WHAT YOU HAVE TO DO:
Please repeat the data exactly. Any picture in it stays out.
Top of DATA SUPPLIED
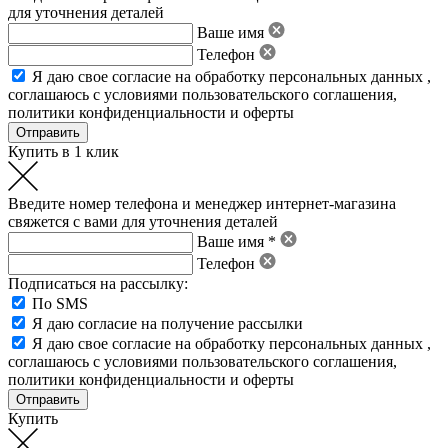
для уточнения деталей
Ваше имя
Телефон
Я даю свое
согласие на обработку персональных данных
,
соглашаюсь с условиями пользовательского соглашения
,
политики конфиденциальности
и
оферты
Купить в 1 клик
Введите номер телефона и менеджер интернет-магазина
свяжется с вами для уточнения деталей
Ваше имя *
Телефон
Подписаться на рассылку:
По SMS
Я даю согласие на получение рассылки
Я даю свое
согласие на обработку персональных данных
,
соглашаюсь с условиями пользовательского соглашения
,
политики конфиденциальности
и
оферты
Купить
Bottom of DATA SUPPLIED
SOLUTION TO THE PROBLEM:
для уточнения деталей
Ваше имя
Телефон
Я даю свое
согласие на обработку персональных данных
,
соглашаюсь с условиями пользовательского соглашения
,
политики конфиденциальности
и
оферты
Купить в 1 клик
Введите номер телефона и менеджер интернет-магазина
свяжется с вами для уточнения деталей
Ваше имя *
Телефон
Подписаться на рассылку:
По SMS
Я даю согласие на получение рассылки
Я даю свое
согласие на обработку персональных данных
,
соглашаюсь с условиями пользовательского соглашения
,
политики конфиденциальности
и
оферты
Купить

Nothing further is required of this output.